L’Athletic Club de Bilbao, un modèle unique dans le football moderne

A l’heure où de nombreux investisseurs rachètent des clubs de football et y investissent des millions pour construire des équipes de rêve, l’Athletic Club résiste et reste fidèle à ses principes.

Inaki Williams et Nico Williams

Huitième du dernier championnat d’Espagne, l’Athletic Club a vécu sa sixième saison consécutive sans se qualifier en coupe d’Europe par le championnat. Une éternité pour ce club de socios. Car oui, à l’instar du Real Madrid et du FC Barcelone, l’Athletic Club vit grâce aux contrats publicitaires, aux revenus marketing (sponsors, droits TV, etc…) et aux revenus liés aux résultats sportifs. Autrement dit, les résultats sportifs sont primordiaux pour continuer d’exister. Dans tout autre club, on n’hésite pas à renouveler l’effectif quand les résultats n’y sont pas. Mais à l’Athletic Club, renouveler l’effectif est bien plus compliqué que cela.

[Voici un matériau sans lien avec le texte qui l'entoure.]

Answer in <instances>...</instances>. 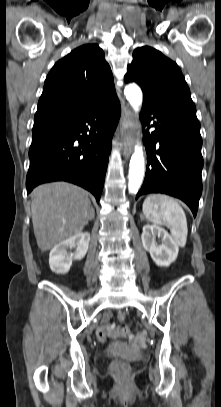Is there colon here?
Segmentation results:
<instances>
[{
    "instance_id": "obj_1",
    "label": "colon",
    "mask_w": 221,
    "mask_h": 407,
    "mask_svg": "<svg viewBox=\"0 0 221 407\" xmlns=\"http://www.w3.org/2000/svg\"><path fill=\"white\" fill-rule=\"evenodd\" d=\"M116 320L119 321L121 324L103 326L98 330L97 336L101 342H105L108 338L125 336L136 348L144 349L146 347L147 345L146 334L130 332L129 328L125 324H122L124 322L123 314H117ZM111 368L118 376L121 377L127 375L129 372L128 364L119 359L112 361Z\"/></svg>"
}]
</instances>
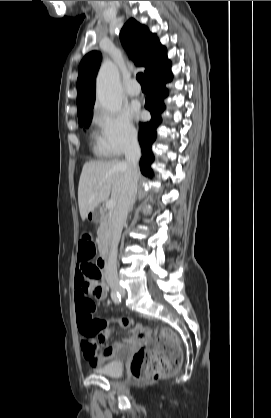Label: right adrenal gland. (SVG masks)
<instances>
[{"label": "right adrenal gland", "instance_id": "2a0ac1e0", "mask_svg": "<svg viewBox=\"0 0 271 418\" xmlns=\"http://www.w3.org/2000/svg\"><path fill=\"white\" fill-rule=\"evenodd\" d=\"M135 201H136V199H134V201H133V203H132V205H131V207H130V209H129V211H130V212L133 210V207H134Z\"/></svg>", "mask_w": 271, "mask_h": 418}]
</instances>
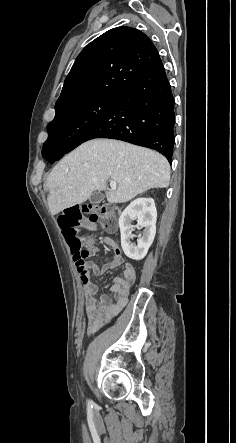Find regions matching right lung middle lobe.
Returning <instances> with one entry per match:
<instances>
[{
    "mask_svg": "<svg viewBox=\"0 0 236 443\" xmlns=\"http://www.w3.org/2000/svg\"><path fill=\"white\" fill-rule=\"evenodd\" d=\"M115 97L111 94L95 95L55 114L47 127L48 139L43 149L50 146L67 147L83 129L82 126L100 115Z\"/></svg>",
    "mask_w": 236,
    "mask_h": 443,
    "instance_id": "obj_1",
    "label": "right lung middle lobe"
}]
</instances>
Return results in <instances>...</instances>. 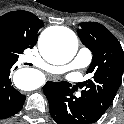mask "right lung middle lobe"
Listing matches in <instances>:
<instances>
[{
    "instance_id": "obj_1",
    "label": "right lung middle lobe",
    "mask_w": 124,
    "mask_h": 124,
    "mask_svg": "<svg viewBox=\"0 0 124 124\" xmlns=\"http://www.w3.org/2000/svg\"><path fill=\"white\" fill-rule=\"evenodd\" d=\"M20 51L15 43L4 34H0V62L15 63Z\"/></svg>"
}]
</instances>
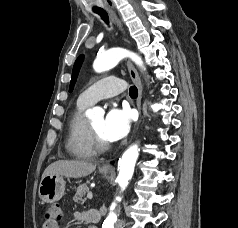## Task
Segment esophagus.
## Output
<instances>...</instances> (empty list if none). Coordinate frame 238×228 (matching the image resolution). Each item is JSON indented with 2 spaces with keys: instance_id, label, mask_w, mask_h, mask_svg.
<instances>
[{
  "instance_id": "1",
  "label": "esophagus",
  "mask_w": 238,
  "mask_h": 228,
  "mask_svg": "<svg viewBox=\"0 0 238 228\" xmlns=\"http://www.w3.org/2000/svg\"><path fill=\"white\" fill-rule=\"evenodd\" d=\"M109 13L112 17V20L114 21L115 25L117 26V28L119 29V31L125 35V31H124V27H123V23L122 21L117 17L116 13L114 10L109 9ZM127 66H128V70H129V74L131 79L133 80V82L135 83V85L137 86L138 89V98L136 101L137 104V109L139 111L140 117H139V122L141 119V98H142V84H141V80L140 77L135 69V67L133 66V64L128 61L127 62ZM112 165L111 164H105L103 165V169L105 170H112Z\"/></svg>"
}]
</instances>
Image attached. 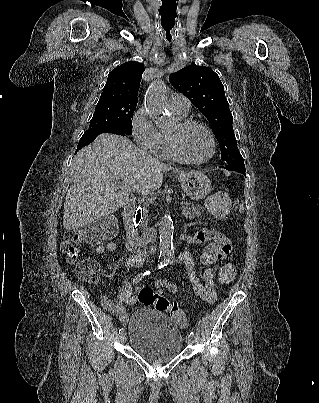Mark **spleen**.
I'll use <instances>...</instances> for the list:
<instances>
[{"instance_id":"3e777b00","label":"spleen","mask_w":319,"mask_h":403,"mask_svg":"<svg viewBox=\"0 0 319 403\" xmlns=\"http://www.w3.org/2000/svg\"><path fill=\"white\" fill-rule=\"evenodd\" d=\"M239 211L241 212V213H243L244 212V204H243V202L240 204V206H239Z\"/></svg>"}]
</instances>
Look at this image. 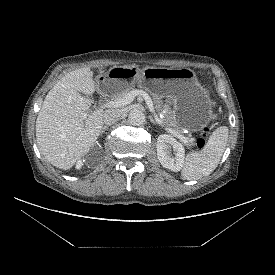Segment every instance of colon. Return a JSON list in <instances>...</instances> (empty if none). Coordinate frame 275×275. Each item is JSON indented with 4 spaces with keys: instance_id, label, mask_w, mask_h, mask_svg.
I'll return each instance as SVG.
<instances>
[{
    "instance_id": "1",
    "label": "colon",
    "mask_w": 275,
    "mask_h": 275,
    "mask_svg": "<svg viewBox=\"0 0 275 275\" xmlns=\"http://www.w3.org/2000/svg\"><path fill=\"white\" fill-rule=\"evenodd\" d=\"M211 128L209 126H206L203 128L201 135L197 138L196 145L198 149H202L205 145V137L210 132Z\"/></svg>"
}]
</instances>
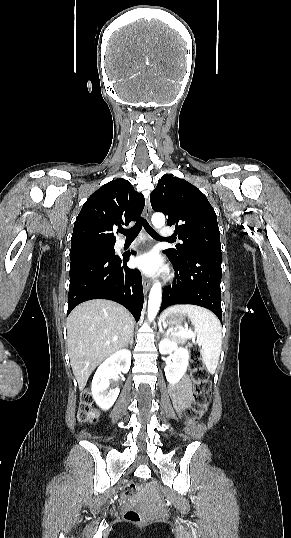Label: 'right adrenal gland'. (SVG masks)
I'll return each instance as SVG.
<instances>
[{
    "mask_svg": "<svg viewBox=\"0 0 291 538\" xmlns=\"http://www.w3.org/2000/svg\"><path fill=\"white\" fill-rule=\"evenodd\" d=\"M133 336H134V334L131 335L130 340H129V342L126 344V346H128V344H130V345L132 346V344H133Z\"/></svg>",
    "mask_w": 291,
    "mask_h": 538,
    "instance_id": "right-adrenal-gland-1",
    "label": "right adrenal gland"
}]
</instances>
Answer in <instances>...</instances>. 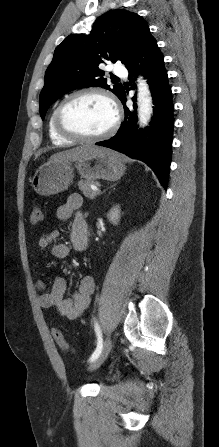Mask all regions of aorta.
<instances>
[{
    "label": "aorta",
    "mask_w": 219,
    "mask_h": 447,
    "mask_svg": "<svg viewBox=\"0 0 219 447\" xmlns=\"http://www.w3.org/2000/svg\"><path fill=\"white\" fill-rule=\"evenodd\" d=\"M138 118L140 125H147L152 114V98L148 85L142 78L138 79Z\"/></svg>",
    "instance_id": "1"
}]
</instances>
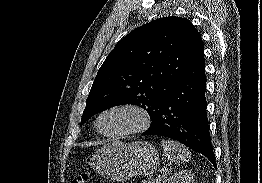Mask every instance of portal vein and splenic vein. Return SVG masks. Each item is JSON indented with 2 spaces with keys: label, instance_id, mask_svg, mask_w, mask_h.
<instances>
[{
  "label": "portal vein and splenic vein",
  "instance_id": "obj_1",
  "mask_svg": "<svg viewBox=\"0 0 262 183\" xmlns=\"http://www.w3.org/2000/svg\"><path fill=\"white\" fill-rule=\"evenodd\" d=\"M163 177H164V175H163L162 177H159L157 180H158V181H161Z\"/></svg>",
  "mask_w": 262,
  "mask_h": 183
}]
</instances>
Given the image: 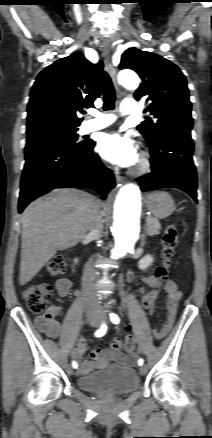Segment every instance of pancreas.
<instances>
[{"label":"pancreas","mask_w":212,"mask_h":438,"mask_svg":"<svg viewBox=\"0 0 212 438\" xmlns=\"http://www.w3.org/2000/svg\"><path fill=\"white\" fill-rule=\"evenodd\" d=\"M160 222L155 217H147L146 218V233L149 236L158 235L160 233Z\"/></svg>","instance_id":"cf45deb5"}]
</instances>
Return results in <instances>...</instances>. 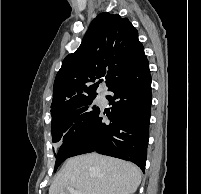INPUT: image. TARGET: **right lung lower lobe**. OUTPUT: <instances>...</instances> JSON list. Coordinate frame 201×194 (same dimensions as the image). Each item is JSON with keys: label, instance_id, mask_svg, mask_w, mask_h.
Segmentation results:
<instances>
[{"label": "right lung lower lobe", "instance_id": "right-lung-lower-lobe-1", "mask_svg": "<svg viewBox=\"0 0 201 194\" xmlns=\"http://www.w3.org/2000/svg\"><path fill=\"white\" fill-rule=\"evenodd\" d=\"M110 123L100 112L89 124L63 142L58 154L64 159L96 151L131 161L145 170L151 112V76L146 56L108 89Z\"/></svg>", "mask_w": 201, "mask_h": 194}]
</instances>
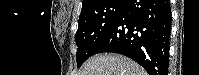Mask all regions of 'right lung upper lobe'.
Wrapping results in <instances>:
<instances>
[{"label":"right lung upper lobe","mask_w":199,"mask_h":75,"mask_svg":"<svg viewBox=\"0 0 199 75\" xmlns=\"http://www.w3.org/2000/svg\"><path fill=\"white\" fill-rule=\"evenodd\" d=\"M104 0H83L82 10L94 6Z\"/></svg>","instance_id":"obj_1"}]
</instances>
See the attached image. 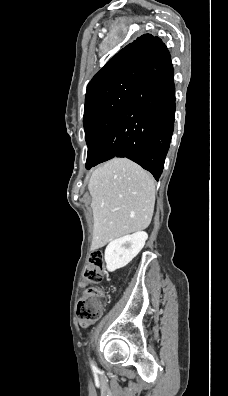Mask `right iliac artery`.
Wrapping results in <instances>:
<instances>
[{
	"label": "right iliac artery",
	"instance_id": "right-iliac-artery-1",
	"mask_svg": "<svg viewBox=\"0 0 228 396\" xmlns=\"http://www.w3.org/2000/svg\"><path fill=\"white\" fill-rule=\"evenodd\" d=\"M91 366H92V369H93V370H96V367L94 366L93 363H91Z\"/></svg>",
	"mask_w": 228,
	"mask_h": 396
}]
</instances>
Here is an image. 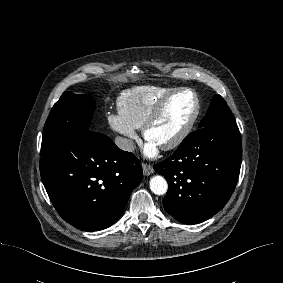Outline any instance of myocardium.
Wrapping results in <instances>:
<instances>
[{
    "label": "myocardium",
    "instance_id": "myocardium-1",
    "mask_svg": "<svg viewBox=\"0 0 283 283\" xmlns=\"http://www.w3.org/2000/svg\"><path fill=\"white\" fill-rule=\"evenodd\" d=\"M183 93H189L193 97L195 102L194 110L182 129L168 142L159 146L162 150H171L176 148L188 137V135L193 130L201 111V103L197 93L189 88H180L173 90L155 105L142 126L143 136L146 140H149V130L156 122V120L160 117L166 106L172 101L174 97Z\"/></svg>",
    "mask_w": 283,
    "mask_h": 283
}]
</instances>
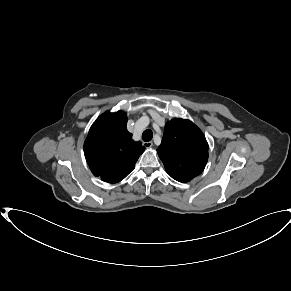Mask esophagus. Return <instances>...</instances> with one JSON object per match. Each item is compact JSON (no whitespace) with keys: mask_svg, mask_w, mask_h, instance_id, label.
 I'll return each instance as SVG.
<instances>
[{"mask_svg":"<svg viewBox=\"0 0 291 291\" xmlns=\"http://www.w3.org/2000/svg\"><path fill=\"white\" fill-rule=\"evenodd\" d=\"M143 145L145 148H151L153 146V142L152 141L143 142Z\"/></svg>","mask_w":291,"mask_h":291,"instance_id":"esophagus-1","label":"esophagus"}]
</instances>
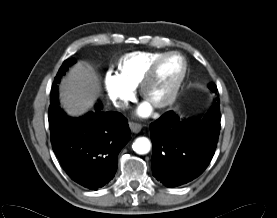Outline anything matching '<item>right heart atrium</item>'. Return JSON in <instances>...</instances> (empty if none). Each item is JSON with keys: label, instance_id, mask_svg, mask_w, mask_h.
Instances as JSON below:
<instances>
[{"label": "right heart atrium", "instance_id": "right-heart-atrium-1", "mask_svg": "<svg viewBox=\"0 0 277 218\" xmlns=\"http://www.w3.org/2000/svg\"><path fill=\"white\" fill-rule=\"evenodd\" d=\"M104 84L109 98L117 107L126 105L133 95V89L122 80L119 74L112 71L106 73Z\"/></svg>", "mask_w": 277, "mask_h": 218}]
</instances>
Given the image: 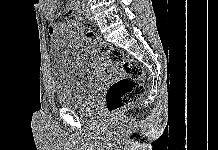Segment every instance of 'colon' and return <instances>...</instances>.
<instances>
[{"label": "colon", "mask_w": 218, "mask_h": 150, "mask_svg": "<svg viewBox=\"0 0 218 150\" xmlns=\"http://www.w3.org/2000/svg\"><path fill=\"white\" fill-rule=\"evenodd\" d=\"M69 27L73 33H82L93 46L122 71V76L113 80L105 93V104L110 113L117 112L143 95L144 70L140 63L126 57L120 49L111 46L94 31L83 27L77 20H71Z\"/></svg>", "instance_id": "1"}]
</instances>
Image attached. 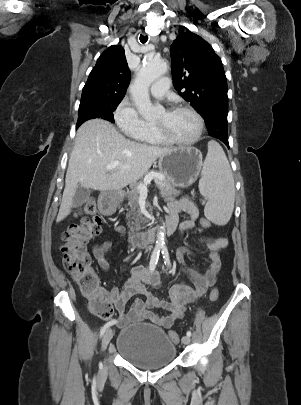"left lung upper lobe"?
Returning a JSON list of instances; mask_svg holds the SVG:
<instances>
[{
  "mask_svg": "<svg viewBox=\"0 0 301 405\" xmlns=\"http://www.w3.org/2000/svg\"><path fill=\"white\" fill-rule=\"evenodd\" d=\"M170 51L175 89L202 115L210 136H228V89L221 59L190 31L179 35Z\"/></svg>",
  "mask_w": 301,
  "mask_h": 405,
  "instance_id": "obj_1",
  "label": "left lung upper lobe"
}]
</instances>
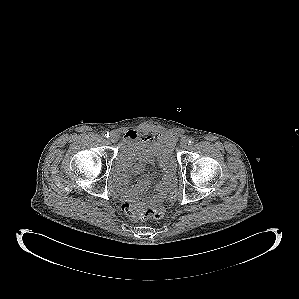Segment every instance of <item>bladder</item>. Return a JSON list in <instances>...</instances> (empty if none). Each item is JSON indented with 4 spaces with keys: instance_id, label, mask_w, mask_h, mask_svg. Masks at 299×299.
<instances>
[{
    "instance_id": "1",
    "label": "bladder",
    "mask_w": 299,
    "mask_h": 299,
    "mask_svg": "<svg viewBox=\"0 0 299 299\" xmlns=\"http://www.w3.org/2000/svg\"><path fill=\"white\" fill-rule=\"evenodd\" d=\"M138 148L139 145L135 141L127 140L125 142L121 153L114 160L113 173L116 177L120 174V164L125 152L128 150H137ZM152 150L157 158L166 156L173 160V146L167 136L161 135L156 138L152 145Z\"/></svg>"
}]
</instances>
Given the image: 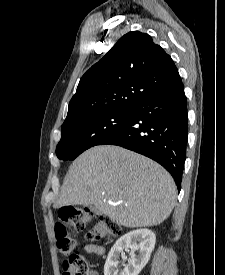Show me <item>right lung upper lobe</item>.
Returning <instances> with one entry per match:
<instances>
[{"mask_svg": "<svg viewBox=\"0 0 225 275\" xmlns=\"http://www.w3.org/2000/svg\"><path fill=\"white\" fill-rule=\"evenodd\" d=\"M181 83L173 60L150 35L129 32L82 76L62 126L97 113L132 110Z\"/></svg>", "mask_w": 225, "mask_h": 275, "instance_id": "1", "label": "right lung upper lobe"}]
</instances>
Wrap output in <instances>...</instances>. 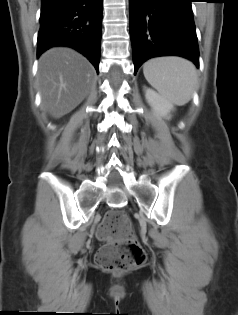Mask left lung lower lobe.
Segmentation results:
<instances>
[{
    "mask_svg": "<svg viewBox=\"0 0 238 315\" xmlns=\"http://www.w3.org/2000/svg\"><path fill=\"white\" fill-rule=\"evenodd\" d=\"M192 1L130 0L134 74L142 63L158 56H181L199 66Z\"/></svg>",
    "mask_w": 238,
    "mask_h": 315,
    "instance_id": "0a47b994",
    "label": "left lung lower lobe"
}]
</instances>
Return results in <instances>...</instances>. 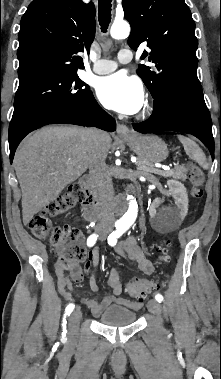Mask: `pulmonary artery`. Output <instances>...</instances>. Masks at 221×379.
Listing matches in <instances>:
<instances>
[{
  "mask_svg": "<svg viewBox=\"0 0 221 379\" xmlns=\"http://www.w3.org/2000/svg\"><path fill=\"white\" fill-rule=\"evenodd\" d=\"M132 52L129 49H121L118 53L117 61L113 60H97L93 65V72L96 74H107L113 72L118 67V64H125L131 61Z\"/></svg>",
  "mask_w": 221,
  "mask_h": 379,
  "instance_id": "e3ab8cb5",
  "label": "pulmonary artery"
}]
</instances>
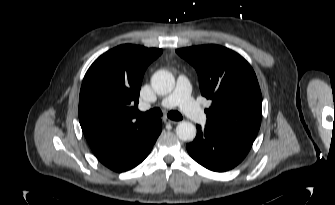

La politique de la Cantera

Car oui dès sa fondation en 1898, le club ne compte dans son équipe que des joueurs d’ascendance basque et sa politique de recrutement au fil des années s’appuie uniquement sur son centre de formation (La Cantera). Cette politique de recrutement très stricte, s’est pourtant révélée très efficace tant l’Athletic Club a dominé le football espagnol entre 1900 et 1960 remportant pas moins de vingt coupes d’Espagne et six championnats d’Espagne. Cette domination a emmené les autres grands clubs espagnols à s’armer davantage avec le recrutement de joueurs de classe internationale comme Alfredo Di Stefano, Ferenc Puskas, José Santamaria ou encore Ladislao Kubala. Ces recrutements ont permis au Real Madrid et au FC Barcelone de prendre le pouvoir et entrainé la chute progressive de l’Athletic Club de Bilbao. Ce qui poussa le club à revoir sa politique de recrutement.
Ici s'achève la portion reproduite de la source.